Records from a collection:
◆ ◆ ◆ ◆
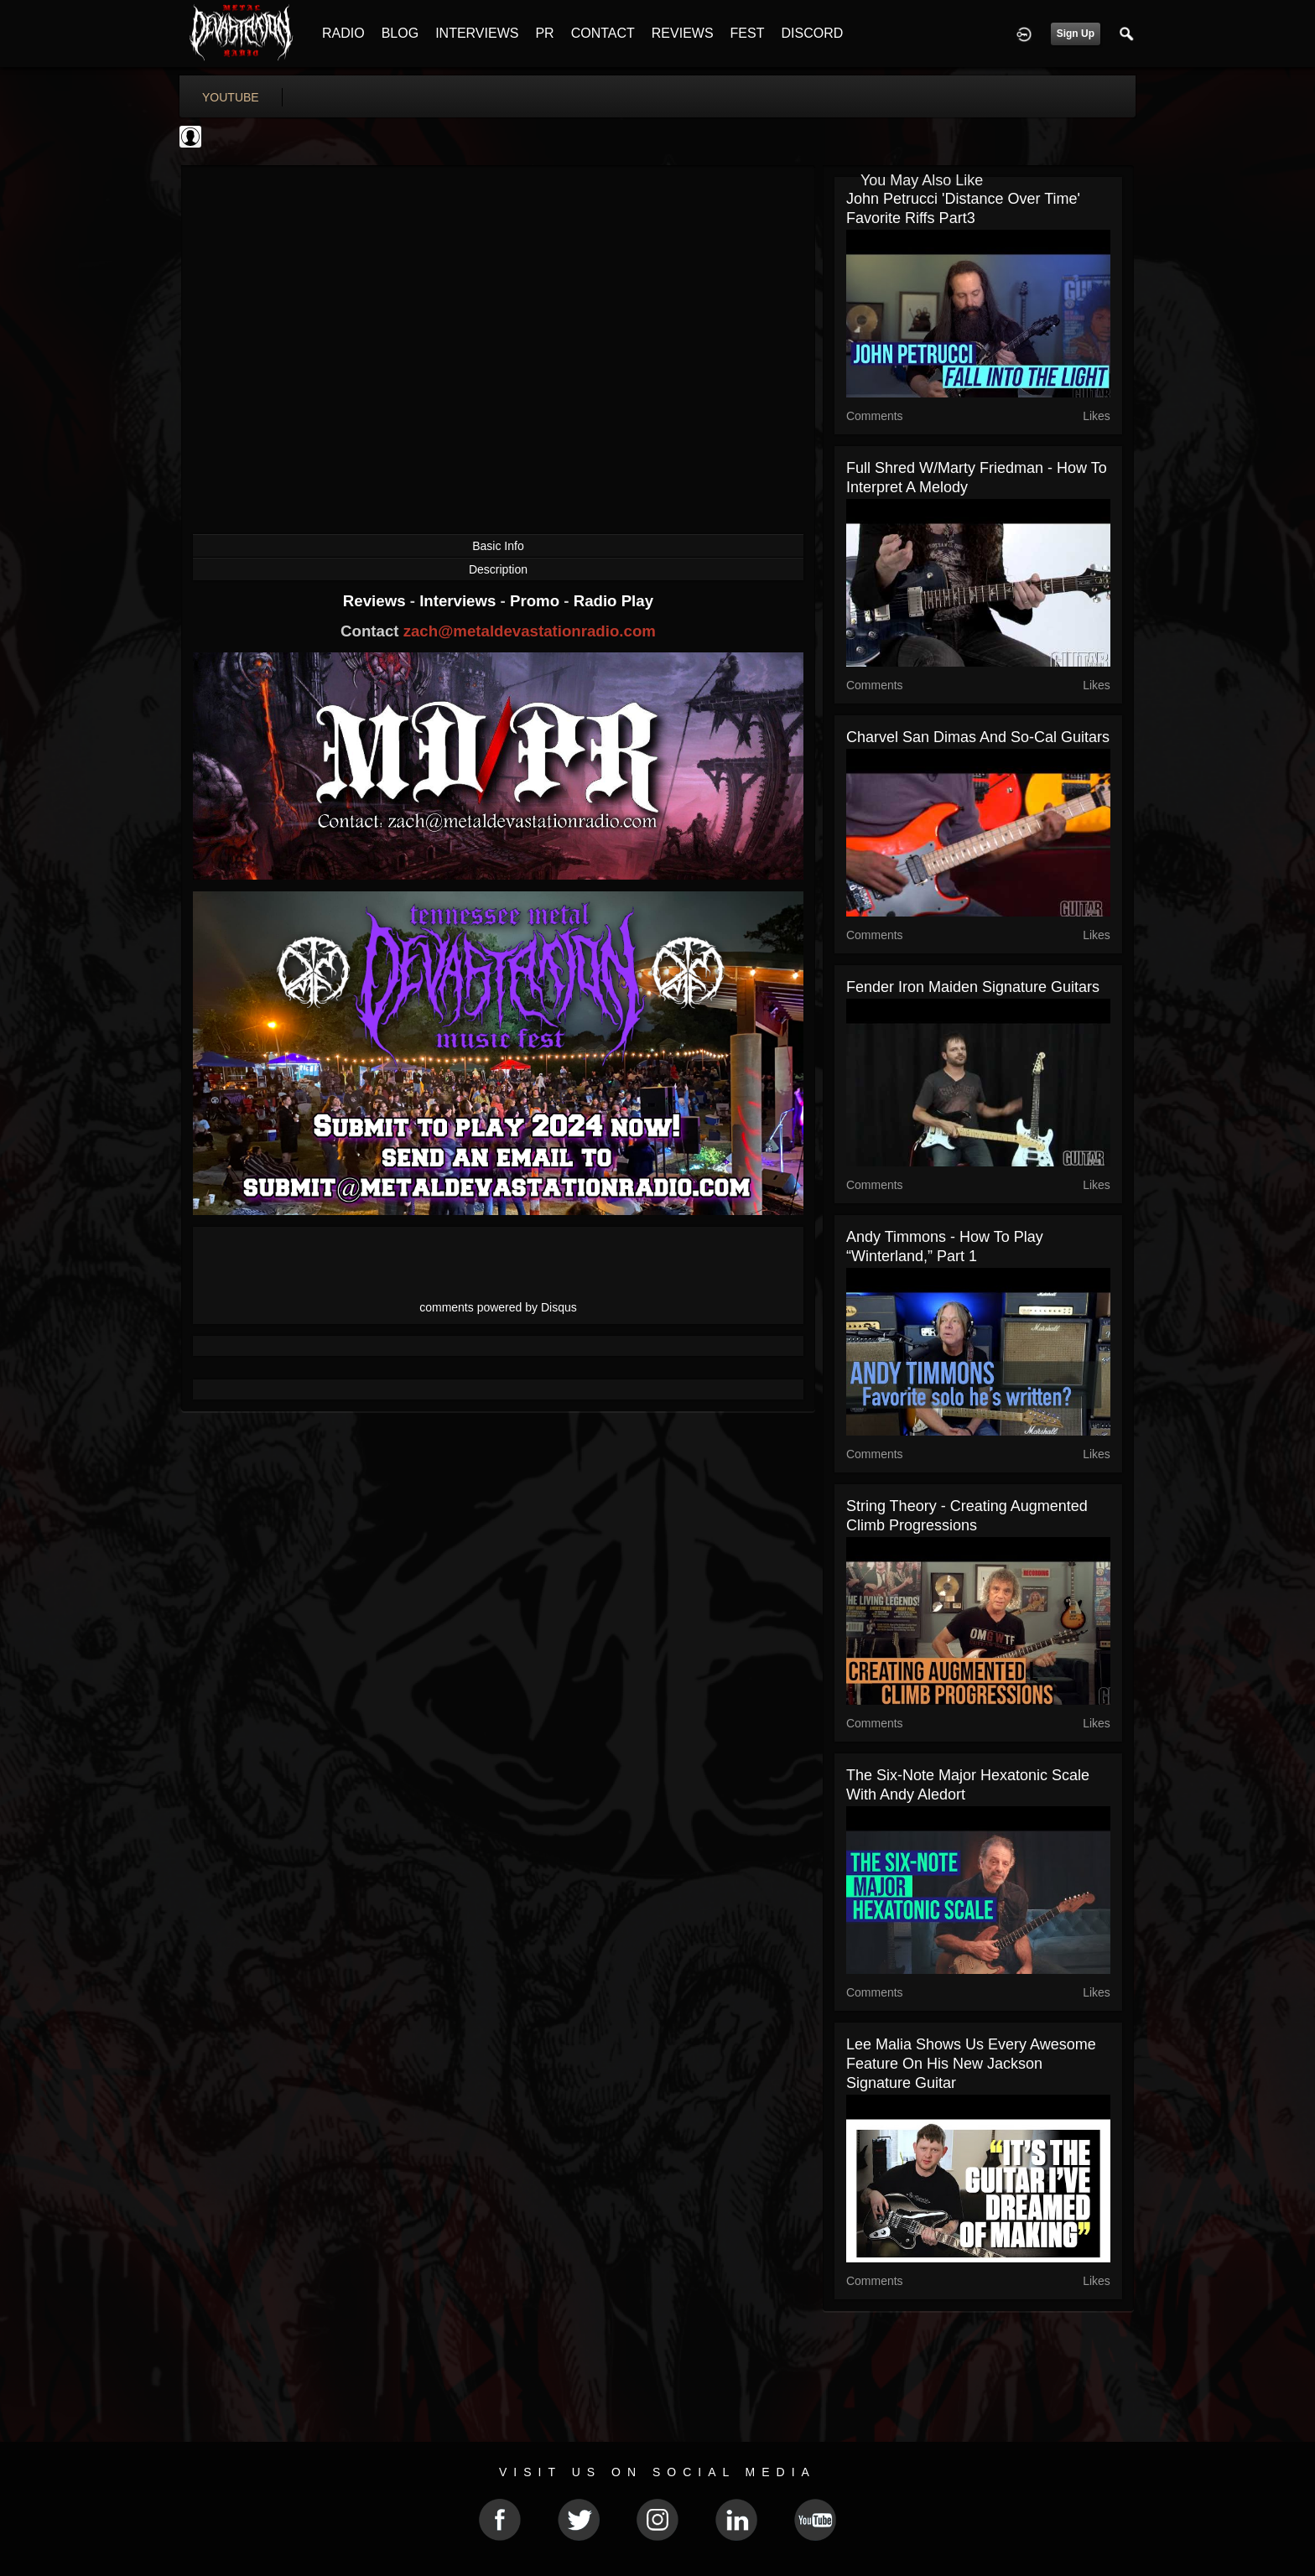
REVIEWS (683, 33)
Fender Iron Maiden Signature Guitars (972, 987)
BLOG (400, 33)
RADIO (343, 33)
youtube (230, 97)
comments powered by (498, 1307)
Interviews (459, 601)
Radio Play (613, 601)
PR (544, 33)
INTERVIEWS (476, 33)
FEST (747, 33)
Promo (537, 601)
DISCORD (812, 33)
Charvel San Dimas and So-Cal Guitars (978, 737)
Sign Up (1075, 33)
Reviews (376, 601)
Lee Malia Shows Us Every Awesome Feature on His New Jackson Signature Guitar (971, 2063)
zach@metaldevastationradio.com (529, 631)
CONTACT (603, 33)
◆ ◆ ◆ ◆
What this task involves ::
Omit the images and transcribe all of the records above word for word.

Answer ::
REVIEWS (683, 33)
Fender Iron Maiden Signature Guitars (972, 987)
BLOG (400, 33)
RADIO (343, 33)
youtube (230, 97)
comments powered by (498, 1307)
Interviews (459, 601)
Radio Play (613, 601)
PR (544, 33)
INTERVIEWS (476, 33)
FEST (747, 33)
Promo (537, 601)
DISCORD (812, 33)
Charvel San Dimas and So-Cal Guitars (978, 737)
Sign Up (1075, 33)
Reviews (376, 601)
Lee Malia Shows Us Every Awesome Feature on His New Jackson Signature Guitar (971, 2063)
zach@metaldevastationradio.com (529, 631)
CONTACT (603, 33)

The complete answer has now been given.